Que por mayo era por mayo, en plenas fiestas patrióticas y autonómicas y en vísperas de las patronales, cuando al presidente madrileño se le calentó el ambiente de la Cámara. El portavoz socialista, Pedro Sabando, echó leña a la hoguera de Villapalos exigiendo la dimisión del consejero de Educación, presunto implicado en un delito de prevaricación y otro de malversación que, como recordaría con cierta acritud Ruiz-Gallardón a la Asamblea, se produjeron antes de que don Gustavo accediera a la Consejería de Educación catapultado desde el rectorado de la Universidad Complutense, donde en su día se cometieron los presuntos atentados a la legalidad y a la ecuanimidad, un turbio asunto de rivalidades académicas demasiado oscuro para los profanos.

Alberto Ruiz-Gallardón ha afrontado este mes festivo y casi sabático para los madrileños con peor humor que de costumbre, incluso ha dejado en el aire algún que otro comentario sobre su prematura retirada de la brega política, desmentido más tarde con declaraciones de fidelidad y disciplina a la ingrata cúpula de su partido: si su carismático líder le pide que vuelva a defender la plaza de Madrid, el fiel acólito volverá a presentarse a las elecciones aplazando por unos años más la toma de una decisión alternativa, o el paso a la categoría nacional como cabeza de lista, o la retirada honorable.

El delfinario de Aznar no es una plácida piscina, sino que se asemeja más a una bañera repleta de voraces pirañas que pueden hacer presa en cualquier mano inocente que se atreva a intentar comprobar la temperatura del agua.
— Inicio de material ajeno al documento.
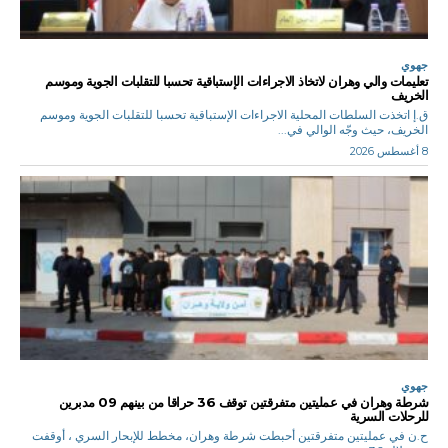
جهوي
تعليمات والي وهران لاتخاذ الاجراءات الإستباقية تحسبا للتقلبات الجوية وموسم
الخريف
ق.إ اتخذت السلطات المحلية الاجراءات الإستباقية تحسبا للتقلبات الجوية وموسم
الخريف، حيث وجّه الوالي في...
8 أغسطس 2026
جهوي
شرطة وهران في عمليتين متفرقتين توقف 36 حراقا من بينهم 09 مدبرين
للرحلات السرية
ح.ن في عمليتين متفرقتين أحبطت شرطة وهران، مخطط للإبحار السري ، أوقفت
Con la idea motriz de que es mejor no cambiar nada para que todo siga igual, es posible que Ruiz-Gallardón se quede en Madrid y Aznar decida por fin volverse a presentar.

Tenemos en este país una espléndida tradición de líderes que se resisten a la jubilación y prefieren pasar directamente a los museos, esos museos a los que Fraga Iribarne, paradigma de este género de liderazgo inquebrantable, quiere mandar al euskera, quizá para que le haga compañía.

Ruiz-Gallardón ha hecho bien sus deberes y está en una edad inmejorable para presentarse a las oposiciones a la presidencia, y no es extraño, por tanto, que empiece a dar muestras de impaciencia, no quiere que se le pase el arroz y se le quede cara de viejo opositor con más dioptrías y más canas, apoltronado en su sillón autonómico y anatómico como 'gran esperanza blanca' de la derecha centrada y equidistante. El presidente madrileño ha sido la cara de la cruz que Álvarez del Manzano ha representado para el gobierno bicéfalo, municipal y autonómico, del Partido Popular en Madrid. El alcalde y sus alcaldadas, sus salidas de tono, sus pomposidades, sus obras y sus maniobras han sido un blanco perfecto en el que convergieron los dardos de la oposición democrática y de la opinión pública. Una espesa cortina de humo que ha tapado como un tupido velo las actuaciones más polémicas de su correligionario y corregidor de Madrid dejándole las manos libres para dedicarse entre otras cosas a las grandes operaciones urbanísticas como la de la Ciudad Deportiva del Real Madrid, obras que pudieran tildarse de faraónicas si el adjetivo no lo tuviese reservado casi en exclusiva el primer edil de la Villa y Corte con sus monumentales planes, explanaciones y tunelaciones.

Ruiz-Gallardón ha sido un gobernante ergonómico, que no ha despilfarrado sus recursos en polémicas ruidosas y estériles, que no ha desperdiciado su tiempo con rifirrafes y asuntillos de poca monta y demasiada impronta. Ha ido a lo suyo con buenos modales y buen humor, y se ha concentrado en los temas más importantes, en los grandes operativos, inmobiliarios y especulativos. Ha procurado hurtar el cuerpo de las controversias innecesarias y ha efectuado ciertas concesiones a sus rivales en asuntos de menor relevancia.

Pero si le siguen amargando la vida por la derecha de su partido y por la izquierda de la leal oposición, Ruiz-Gallardón, frío, distante y equidistante, a lo mejor deja compuestos y sin candidato a los suyos y se despide. En política, casi todos los contratos son eventuales.